8 Replies Latest reply on Feb 24, 2011 3:50 PM by rick.weber

    Running multiple independent kernels on a single GPU

    richeek.arya

      Hi all,

      This question is dealt with multiple forums. However, I did not get clear picture as people have conflicting opinions.So I am asking it again.

      Suppose my current kernel is not using GPU resources completely, say only 10 threads are running at a time.  Hence to harness the full computational power can I run another independent kernel along with the current kernel on GPUs?

      My guess is that it is not possible. Somewhere in AMD's GPU literature I read that if I try to run two kernels simultaneously they will automatically be serialized. However in OpenCL there is an option to create multiple independent command queues which dont require any synchronization. So if I put first kernel in the first queue and the second in the another would it make both of them running simultaneously?

      I have Radeon 5450 graphics card just if anyone is curious.

      Thanks!

        • Running multiple independent kernels on a single GPU
          nou

          from theroretical point of view. when you enable out of order queue then enqueueing two kernels without dependeci should perform paralely. or when you create two queues on the same devices then again it can execute parralely.

          but AFAIK there is currenty no support for concurent kernels on AMD GPU's.

          • Running multiple independent kernels on a single GPUHe
            HarryH

            Here is the pseudocode how I did it using OpenMP. In order to run multiple instances of

            the same kernel you need to create multiple kernel objects in different threads because

            clSetKernelArgs is not threadsafe. This worked on my system (see below)

            #include <omp.h> find / select platform create context on GPU device find /select devices associated with context read kernel source / create program build program create any memobjs to be shared RO among kernels in different threads #pragma omp parallel { create the command queue create the kernel objects create private memobjs for this thread set kernel arguments execute kernels release kernels release private memobjs release commandqueue free any per thread malloc'ed buffers etc. } release shared memobjs release program release context free globally allocated buffers exit

              • Running multiple independent kernels on a single GPU
                perhaad

                If you create kernels and issue them on different queues the 2nd kernel will not execute until the 1st one is done (on GPUs).
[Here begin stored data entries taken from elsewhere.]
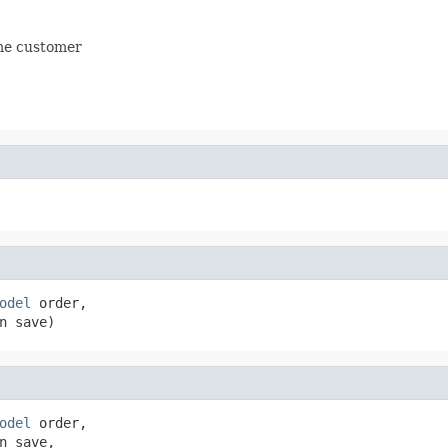
ame customer
odel
 order,

n save)
odel
 order,

 save,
You could use multiple command queues to overlap IO but enqueing kernels wouldnt help

                Adding the previous thread just in case. Its pretty recent ~ 3 mths

                http://devforums.amd.com/devforum/messageview.cfm?catid=390&threadid=142485&messid=1187010&parentid=0&FTVAR_FORUMVIEWTMP=Branch

                 

                  • Running multiple independent kernels on a single GPU
                    rick.weber

                    Does the driver maintain an ordering on PCI transfers with respect to kernels that read and write to them, or is it a crapshoot? For example, suppose I have kernel A running that uses buffer B. Then I enqueue a task in the second queue to write to buffer B. Will the DMA happen alongside execution (bad), will it block until A completes, or will the copy block until ALL kernels issued before it that reference it regardless of queue complete. The first and second way can give you race conditions, while the third way can give you deadlocks.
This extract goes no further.